How prepared is your firm to handle the aftermath of a security incident? If you haven’t documented your firm’s safeguards, then you may find yourself in hot water. Written Information Security Plans (WISPs) are must-haves in our security-focused culture – just ask your regulators and investors. Below are some insights into the development and maintenance of WISPs.
What is a WISP?
A WISP is a formal documentation of a firm’s plans and systems put in place to protect personal information and sensitive company data. It includes both administrative and technical safeguards and identifies confidential information, where it is located, how it is protected, and who has access to it. Technical safeguards include an assessment of current policies such as penetration software and encryption as well as technical policies like password changes and access control.
In today's changing regulatory and investor landscape, written information security plans are critical for hedge funds and private equity firms to comply with SEC (and other) regulations, due diligence requests and state laws.
Development: Creating the WISP
When developing a WISP for your firm, it is important to avoid falling into cookie cutter templates that are too broad and may not cover all aspects of your firm’s security. When creating a WISP specifically for your business, be sure to identify and cover these following areas:
• Business Operations Assessment: Identify what systems and plans are currently in place to safeguard information. Who can access the information, how can they access it and where and what systems use the information? Especially given the rise of Internet of Things (IoT), data is stored across almost all devices including printers, webcams and others. It is important that all of this data is accounted for when planning for safeguards.
• Technical Policy Assessment: Evaluate the technical procedures the firm goes through to protect data.
• Regulation Requirements: To stay compliant with regulations and laws, firms must stay up-to-date on the legal environment and document legislation the firm must adhere to.
• Cybersecurity Incident Response Guidelines: Identify who is responsible in the event of a breach, whether that be the Computer Security Incident Response Team (CSIRT) and/or Chief Information Security Officer (CISO). A CSIRT team should be made up of both IT and business personnel so that both perspectives are addressed.
• Third Party Risk Assessment: If your firm relies on third-party vendors, it is imperative that there is an understanding of what information they can access and security measures they themselves have in place to protect both your information and their own. It’s one thing to put faith in your service providers to do their jobs effectively. It’s another to ignore your own firm’s responsibility to manage that provider in an effort to protect your own firm.
• Employee Guidelines: It is important to inform and educate internal staff on the policies and procedures included within a WISP and best practices for a smart security strategy.
• Cybersecurity Landscape: Identify the firm’s current threats. Consider conducting a technical policy assessment to identify areas that need improvement.
Audit: Re-evaluating your WISP and Assessing your Risk
As roles, job titles, threats, and regulations change it is important that your WISP remains timely and updated to protect from all threats.
• Assessment: As roles change, review the existing policies and procedures in your WISP. Is everything still current? Have there been changes made to reflect changes in your business?
• Reporting: Report any exposures that should be addressed in the WISP and other recommendations made to ensure the protection of information.
• Sample Documentation: Create templates for third party risk assessments and employee guidelines.
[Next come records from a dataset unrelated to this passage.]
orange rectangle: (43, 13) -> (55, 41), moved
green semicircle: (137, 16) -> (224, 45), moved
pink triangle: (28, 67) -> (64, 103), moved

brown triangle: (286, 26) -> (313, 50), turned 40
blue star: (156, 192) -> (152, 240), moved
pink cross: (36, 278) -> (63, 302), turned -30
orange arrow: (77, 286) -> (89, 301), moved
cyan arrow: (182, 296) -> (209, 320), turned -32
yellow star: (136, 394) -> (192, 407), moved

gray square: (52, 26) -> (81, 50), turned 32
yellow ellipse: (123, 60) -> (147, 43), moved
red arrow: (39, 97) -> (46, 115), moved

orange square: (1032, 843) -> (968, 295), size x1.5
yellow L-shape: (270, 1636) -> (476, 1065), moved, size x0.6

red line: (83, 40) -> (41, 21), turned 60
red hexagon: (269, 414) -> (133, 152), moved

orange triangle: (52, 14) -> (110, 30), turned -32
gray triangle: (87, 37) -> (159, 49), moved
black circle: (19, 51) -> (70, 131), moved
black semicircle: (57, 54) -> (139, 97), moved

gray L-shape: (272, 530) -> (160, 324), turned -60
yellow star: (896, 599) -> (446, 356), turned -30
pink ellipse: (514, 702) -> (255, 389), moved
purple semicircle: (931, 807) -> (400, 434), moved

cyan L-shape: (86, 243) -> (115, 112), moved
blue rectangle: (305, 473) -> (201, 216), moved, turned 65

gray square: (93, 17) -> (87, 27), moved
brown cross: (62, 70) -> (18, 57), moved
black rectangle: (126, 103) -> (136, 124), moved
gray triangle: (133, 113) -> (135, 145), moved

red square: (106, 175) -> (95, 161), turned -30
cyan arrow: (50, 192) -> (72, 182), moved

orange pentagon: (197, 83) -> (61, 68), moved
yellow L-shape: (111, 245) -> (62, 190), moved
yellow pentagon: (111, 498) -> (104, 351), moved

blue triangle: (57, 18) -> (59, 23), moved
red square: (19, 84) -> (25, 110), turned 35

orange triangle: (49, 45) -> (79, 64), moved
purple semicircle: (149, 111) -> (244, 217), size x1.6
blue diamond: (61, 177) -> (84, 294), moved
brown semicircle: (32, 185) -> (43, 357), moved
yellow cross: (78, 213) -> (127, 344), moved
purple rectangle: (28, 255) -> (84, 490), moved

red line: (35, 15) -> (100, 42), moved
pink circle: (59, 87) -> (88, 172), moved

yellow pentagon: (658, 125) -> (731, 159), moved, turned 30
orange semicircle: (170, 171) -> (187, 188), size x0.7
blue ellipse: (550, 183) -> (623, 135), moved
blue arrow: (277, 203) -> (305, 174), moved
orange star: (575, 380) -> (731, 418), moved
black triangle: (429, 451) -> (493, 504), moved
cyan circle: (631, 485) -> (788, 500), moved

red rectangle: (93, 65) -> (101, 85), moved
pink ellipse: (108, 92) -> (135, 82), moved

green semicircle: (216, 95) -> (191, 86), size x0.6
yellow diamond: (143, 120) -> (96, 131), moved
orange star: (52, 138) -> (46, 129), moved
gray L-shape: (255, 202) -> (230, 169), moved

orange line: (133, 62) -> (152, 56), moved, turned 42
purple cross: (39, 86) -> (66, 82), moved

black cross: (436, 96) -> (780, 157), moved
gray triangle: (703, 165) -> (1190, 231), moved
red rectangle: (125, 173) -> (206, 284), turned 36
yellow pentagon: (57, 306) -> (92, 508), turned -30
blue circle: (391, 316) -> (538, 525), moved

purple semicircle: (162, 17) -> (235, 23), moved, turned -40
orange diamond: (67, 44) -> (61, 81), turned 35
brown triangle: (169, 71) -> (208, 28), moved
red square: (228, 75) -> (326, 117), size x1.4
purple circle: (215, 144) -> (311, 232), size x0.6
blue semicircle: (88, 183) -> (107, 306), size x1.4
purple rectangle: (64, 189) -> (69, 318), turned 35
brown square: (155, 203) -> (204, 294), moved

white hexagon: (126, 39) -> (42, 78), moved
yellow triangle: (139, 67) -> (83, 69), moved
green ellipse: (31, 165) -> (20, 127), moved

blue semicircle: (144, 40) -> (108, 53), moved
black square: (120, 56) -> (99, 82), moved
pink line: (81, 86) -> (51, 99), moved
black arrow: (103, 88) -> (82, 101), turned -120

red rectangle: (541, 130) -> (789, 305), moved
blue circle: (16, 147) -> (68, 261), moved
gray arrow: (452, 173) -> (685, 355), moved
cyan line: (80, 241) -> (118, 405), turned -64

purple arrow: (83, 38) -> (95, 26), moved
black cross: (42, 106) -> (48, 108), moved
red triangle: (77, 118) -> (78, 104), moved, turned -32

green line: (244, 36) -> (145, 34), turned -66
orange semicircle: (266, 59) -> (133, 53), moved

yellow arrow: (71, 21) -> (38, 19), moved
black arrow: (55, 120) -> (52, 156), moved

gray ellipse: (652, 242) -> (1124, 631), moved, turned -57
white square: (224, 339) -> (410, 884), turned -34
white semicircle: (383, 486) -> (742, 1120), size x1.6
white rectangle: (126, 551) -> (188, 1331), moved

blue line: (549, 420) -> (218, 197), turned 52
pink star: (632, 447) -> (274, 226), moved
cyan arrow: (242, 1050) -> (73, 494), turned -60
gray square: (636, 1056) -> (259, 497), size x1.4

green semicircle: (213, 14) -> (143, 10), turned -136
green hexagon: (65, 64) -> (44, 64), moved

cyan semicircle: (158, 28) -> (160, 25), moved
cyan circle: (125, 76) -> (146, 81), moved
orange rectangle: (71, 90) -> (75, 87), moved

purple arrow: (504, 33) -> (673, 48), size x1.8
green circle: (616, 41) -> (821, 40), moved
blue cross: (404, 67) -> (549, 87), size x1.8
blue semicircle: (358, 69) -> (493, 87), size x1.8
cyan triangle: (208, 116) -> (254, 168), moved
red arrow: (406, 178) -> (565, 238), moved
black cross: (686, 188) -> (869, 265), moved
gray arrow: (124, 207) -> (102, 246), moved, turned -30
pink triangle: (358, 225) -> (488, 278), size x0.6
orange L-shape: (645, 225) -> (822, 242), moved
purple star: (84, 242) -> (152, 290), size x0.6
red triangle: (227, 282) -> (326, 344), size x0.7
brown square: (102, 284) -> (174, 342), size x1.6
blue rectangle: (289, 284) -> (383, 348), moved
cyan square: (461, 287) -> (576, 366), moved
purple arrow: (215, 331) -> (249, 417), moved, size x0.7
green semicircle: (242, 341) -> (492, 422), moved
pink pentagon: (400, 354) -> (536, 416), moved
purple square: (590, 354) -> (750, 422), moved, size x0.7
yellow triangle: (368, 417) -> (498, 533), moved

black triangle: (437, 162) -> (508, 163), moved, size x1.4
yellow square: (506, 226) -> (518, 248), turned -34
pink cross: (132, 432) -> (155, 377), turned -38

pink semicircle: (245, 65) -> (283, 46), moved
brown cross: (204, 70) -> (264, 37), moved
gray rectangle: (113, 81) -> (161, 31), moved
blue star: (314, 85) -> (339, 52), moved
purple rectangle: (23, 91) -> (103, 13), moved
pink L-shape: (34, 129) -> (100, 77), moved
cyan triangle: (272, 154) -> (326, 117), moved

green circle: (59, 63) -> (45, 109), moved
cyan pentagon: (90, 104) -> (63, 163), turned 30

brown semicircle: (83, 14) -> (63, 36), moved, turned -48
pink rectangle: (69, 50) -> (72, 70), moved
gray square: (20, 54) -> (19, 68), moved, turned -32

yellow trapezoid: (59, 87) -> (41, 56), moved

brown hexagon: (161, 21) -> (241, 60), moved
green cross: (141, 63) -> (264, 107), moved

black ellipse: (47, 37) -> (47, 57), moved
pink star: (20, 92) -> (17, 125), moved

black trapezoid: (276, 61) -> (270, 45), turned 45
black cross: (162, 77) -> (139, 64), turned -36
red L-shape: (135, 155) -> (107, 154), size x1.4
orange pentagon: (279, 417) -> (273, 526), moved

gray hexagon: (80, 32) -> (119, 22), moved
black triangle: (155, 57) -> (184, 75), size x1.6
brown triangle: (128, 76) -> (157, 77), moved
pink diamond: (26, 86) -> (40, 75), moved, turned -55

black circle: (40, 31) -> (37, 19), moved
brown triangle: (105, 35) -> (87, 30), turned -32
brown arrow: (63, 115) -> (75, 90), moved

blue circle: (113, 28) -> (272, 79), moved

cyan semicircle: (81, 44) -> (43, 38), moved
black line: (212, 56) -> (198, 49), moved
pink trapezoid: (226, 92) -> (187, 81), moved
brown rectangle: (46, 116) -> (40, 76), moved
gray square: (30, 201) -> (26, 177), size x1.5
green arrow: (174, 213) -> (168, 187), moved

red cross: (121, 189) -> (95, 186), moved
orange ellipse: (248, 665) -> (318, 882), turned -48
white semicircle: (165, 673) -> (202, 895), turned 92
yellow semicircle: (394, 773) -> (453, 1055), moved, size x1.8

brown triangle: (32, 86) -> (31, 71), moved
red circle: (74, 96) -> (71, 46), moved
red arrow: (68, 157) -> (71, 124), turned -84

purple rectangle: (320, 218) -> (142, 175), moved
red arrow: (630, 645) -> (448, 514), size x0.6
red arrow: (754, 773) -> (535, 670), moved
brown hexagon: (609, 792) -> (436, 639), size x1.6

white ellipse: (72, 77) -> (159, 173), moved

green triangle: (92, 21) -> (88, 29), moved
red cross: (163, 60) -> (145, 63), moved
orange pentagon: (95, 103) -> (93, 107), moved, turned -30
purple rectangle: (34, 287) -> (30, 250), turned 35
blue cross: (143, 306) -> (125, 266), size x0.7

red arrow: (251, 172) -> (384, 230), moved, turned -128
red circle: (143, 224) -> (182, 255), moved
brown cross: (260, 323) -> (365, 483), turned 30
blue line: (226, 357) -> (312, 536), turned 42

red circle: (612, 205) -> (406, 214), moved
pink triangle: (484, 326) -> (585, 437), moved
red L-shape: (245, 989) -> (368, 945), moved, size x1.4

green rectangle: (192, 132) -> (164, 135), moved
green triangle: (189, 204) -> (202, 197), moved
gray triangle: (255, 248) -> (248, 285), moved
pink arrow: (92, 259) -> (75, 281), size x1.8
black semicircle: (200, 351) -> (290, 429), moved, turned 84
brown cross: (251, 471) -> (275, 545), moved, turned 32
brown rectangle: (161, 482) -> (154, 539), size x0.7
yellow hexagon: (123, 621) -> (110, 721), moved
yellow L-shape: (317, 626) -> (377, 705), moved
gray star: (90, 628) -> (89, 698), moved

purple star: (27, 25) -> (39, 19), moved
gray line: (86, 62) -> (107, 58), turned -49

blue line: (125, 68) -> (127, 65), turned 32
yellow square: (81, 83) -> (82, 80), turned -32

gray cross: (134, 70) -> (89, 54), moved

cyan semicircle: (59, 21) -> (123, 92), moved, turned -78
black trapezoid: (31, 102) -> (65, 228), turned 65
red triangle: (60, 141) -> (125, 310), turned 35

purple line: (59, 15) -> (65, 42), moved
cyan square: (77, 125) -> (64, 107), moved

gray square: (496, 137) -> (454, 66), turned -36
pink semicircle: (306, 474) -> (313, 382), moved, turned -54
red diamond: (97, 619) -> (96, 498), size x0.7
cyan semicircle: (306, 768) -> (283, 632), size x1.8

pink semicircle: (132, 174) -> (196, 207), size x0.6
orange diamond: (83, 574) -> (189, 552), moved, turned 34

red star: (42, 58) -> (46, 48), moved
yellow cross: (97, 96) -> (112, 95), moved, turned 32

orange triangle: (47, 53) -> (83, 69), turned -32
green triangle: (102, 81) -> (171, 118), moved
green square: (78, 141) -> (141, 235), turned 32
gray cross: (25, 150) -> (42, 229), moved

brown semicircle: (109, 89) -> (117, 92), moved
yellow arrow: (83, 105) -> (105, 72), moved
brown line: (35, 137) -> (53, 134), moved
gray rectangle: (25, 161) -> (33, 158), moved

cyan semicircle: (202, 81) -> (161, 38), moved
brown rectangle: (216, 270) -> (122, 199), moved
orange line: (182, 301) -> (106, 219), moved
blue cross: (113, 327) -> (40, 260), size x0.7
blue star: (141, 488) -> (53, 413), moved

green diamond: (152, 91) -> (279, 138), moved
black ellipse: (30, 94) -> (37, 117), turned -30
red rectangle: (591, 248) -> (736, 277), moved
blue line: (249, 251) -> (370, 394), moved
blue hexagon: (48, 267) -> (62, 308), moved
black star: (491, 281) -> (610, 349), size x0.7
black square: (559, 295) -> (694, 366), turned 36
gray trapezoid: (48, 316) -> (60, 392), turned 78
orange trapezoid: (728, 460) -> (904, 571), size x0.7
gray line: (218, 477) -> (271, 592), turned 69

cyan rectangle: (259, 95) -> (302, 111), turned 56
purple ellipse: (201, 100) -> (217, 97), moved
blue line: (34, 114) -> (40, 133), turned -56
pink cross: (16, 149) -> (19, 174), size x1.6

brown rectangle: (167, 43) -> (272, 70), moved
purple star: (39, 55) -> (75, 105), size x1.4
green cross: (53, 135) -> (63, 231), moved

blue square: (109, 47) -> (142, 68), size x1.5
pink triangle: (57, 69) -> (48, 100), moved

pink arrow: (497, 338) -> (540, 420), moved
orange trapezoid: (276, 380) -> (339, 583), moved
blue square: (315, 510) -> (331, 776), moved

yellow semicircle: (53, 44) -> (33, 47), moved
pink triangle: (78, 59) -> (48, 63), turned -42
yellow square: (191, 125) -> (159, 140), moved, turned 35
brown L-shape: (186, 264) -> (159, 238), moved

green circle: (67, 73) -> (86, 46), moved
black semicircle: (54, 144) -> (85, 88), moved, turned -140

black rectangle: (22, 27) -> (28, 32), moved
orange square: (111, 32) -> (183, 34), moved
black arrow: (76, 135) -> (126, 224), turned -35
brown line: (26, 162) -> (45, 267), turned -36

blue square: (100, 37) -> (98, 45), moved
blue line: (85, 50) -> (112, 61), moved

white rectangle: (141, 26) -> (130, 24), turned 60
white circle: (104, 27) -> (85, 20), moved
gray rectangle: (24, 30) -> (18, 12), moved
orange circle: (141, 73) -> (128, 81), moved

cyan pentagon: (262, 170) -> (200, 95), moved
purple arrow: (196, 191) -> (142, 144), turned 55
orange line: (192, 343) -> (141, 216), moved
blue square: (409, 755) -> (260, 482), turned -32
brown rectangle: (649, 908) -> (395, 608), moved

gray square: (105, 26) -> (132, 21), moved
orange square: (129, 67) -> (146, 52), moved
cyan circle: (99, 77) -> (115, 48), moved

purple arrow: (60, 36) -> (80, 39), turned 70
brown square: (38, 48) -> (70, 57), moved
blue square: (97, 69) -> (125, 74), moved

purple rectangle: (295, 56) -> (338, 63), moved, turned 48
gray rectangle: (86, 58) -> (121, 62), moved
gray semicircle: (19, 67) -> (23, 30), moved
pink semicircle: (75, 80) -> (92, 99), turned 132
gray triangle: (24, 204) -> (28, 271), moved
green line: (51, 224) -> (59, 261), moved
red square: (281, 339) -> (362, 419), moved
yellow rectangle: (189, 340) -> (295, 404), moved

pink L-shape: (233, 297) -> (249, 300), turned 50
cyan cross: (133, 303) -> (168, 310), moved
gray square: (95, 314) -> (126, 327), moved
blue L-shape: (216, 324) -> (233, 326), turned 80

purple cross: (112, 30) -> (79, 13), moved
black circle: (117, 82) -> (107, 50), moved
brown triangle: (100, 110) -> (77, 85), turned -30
When it comes to security an employee can either be a firm’s greatest asset or weakest link, hence it is critical that all employees understand and implement all security practices.
• Defining: Employees, investors, etc. should have an understanding of what is deemed confidential information; for example, research notes, algorithms, the firm’s financial status, etc. If there is not a clear guideline for employees to follow then confidential data may not be handled appropriately.
• Computer Incident Response Team: Creating a team on paper isn’t enough; employees need to know and be trained on how they should react in the event of a breach.
• Guidelines: What are the procedures for company-owned equipment and how should an employee utilise those devices? Training in these areas could reduce the risk of a breach.
• Internal vs External Threats: Training employees on risks such as social engineering, phishing, user error and the loss of USB devices is critical to ensuring they understand how to react in the event that something happens.
The financial industry landscape is ever-changing, with new regulations, sophisticated hackers, evolving threats and a fluctuating market. To stay protected, firms must continuously update their WISP documentation, especially the summary, third party assessments and employee guidelines to stay ahead of threat scenarios and ensure preparations are in order in the event a security incident occurs.